I love Salzburg

ARTICLE PAGE

in 近畿地方

一人いにしえの旅。(3)

-- COMMENT
先月のこと、行きつけの珈琲屋さんで、特別企画として「仏をたずね、京都・奈良へ」と題した雑誌を目にした。
ちょうど石舞台古墳で花見をした数日後のことで、帰りに拝した飛鳥大仏と中宮寺の菩薩半跏像の余韻からまだ冷めきれていない私は自然とその雑誌に手が伸びた。

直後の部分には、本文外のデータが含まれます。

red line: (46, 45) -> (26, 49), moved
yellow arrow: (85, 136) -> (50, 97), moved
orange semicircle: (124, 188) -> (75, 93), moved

そこでふと目に留まったページに、白い女性の美しい阿弥陀如来像が袴を履いて立ってらした。

その像は鎌倉時代作、モデルは光明皇后とある。
女人の裸形という珍しさもあってか、頭の片隅にそれは深く刻み込まれた。


璉珹寺パンフレット


キトラ古墳、高松塚古墳、天武・持統天皇陵と巡った帰り道、せっかく奈良まできているのだから一つくらいお寺参りでもしようかなという気になった。

その時思い出したのが、その女人像だった。

場所は奈良市内、奈良公園の近くにある璉珹寺(れんじょうじ)という小さな寺で、もともとは紀氏の氏寺である紀寺だったところだ。

璉珹寺

雑誌で見かけなければ、きっと足を踏み入れることのなかった場所。
フシギな縁を感じながら門をくぐった。

2人の女性が立ち去ろうとしているところに私が入り、薄暗い本堂の中はお寺の方と私だけという静かな時間になった。
御住職の語られるテープを流していただき、御本尊を見上げる。

写真のお顔よりもうんと柔らかい表情をされていた。
説明にそって仏様の頭を見ると、それはよく見られる丸まった螺髪ではなく綱を巻き上げたようになっており、指と指との間は水かきのような曼網と呼ばれる膜があり、それは一切の衆生を救い上げるという意味なんだとか。

「どうぞ間近に。」
テープが終わるとそのお言葉に従って、手を伸ばせば届く場所でゆっくりとじっくりと拝させていただけた。

本当に華奢で女性らしい美しさ。
金色の袴には細かく様々な図柄が織り込まれている。

その袴は50年に一度お取替えされるのだという。
平素は秘仏とされるこの像は、昔は袴のお取替えを行う時だけ御開扉されていた。
しかし、現在は毎年5月の一箇月間のみ御開扉され拝観することが許されている。

本堂を出たのち奥の部屋へと案内される。

そこには平成10年に取り替えられるまで仏様が召されていた、一つ前の袴がガラスケースの中に納められていた。
その真ん前に座り、説明を受ける。

写真には写っていないが、鶴の模様が沢山入ったその袴をじっくり覗くと、そこには先ほど飛鳥で出会ったばかりの「玄武・朱雀・白虎・青龍」も描かれていた。
白虎はひときわ浮き出る白っぽい糸で織られており、それが袴の印象を明るく見せている。
この絵柄はこの仏様だけのもので、それは昔から変わっていないのだそうだ。


ここでも出会えた四神の絵。
飛鳥の帰りにここに立ち寄ったのも、やはり何かの縁だったのだろうか。

璉珹寺2

お庭を眺めながら琵琶茶で一服していると、「これもご覧くださいな」と一冊の雑誌を持ってきてくれた。
それは創刊40周年記念特大号と書かれた『クロワッサン』という雑誌だった。

「あ、これを見てここに来たんです、私。」



私が席を立った時、また別の見物客が現れた。
一気に押し寄せるのではなく、入れ代わり立ち代わり、ちょうどいいペースで参拝者が続くその場所は、境内にニオイバンマツリやオオヤマレンゲが咲き競う小さな小さな寺だった。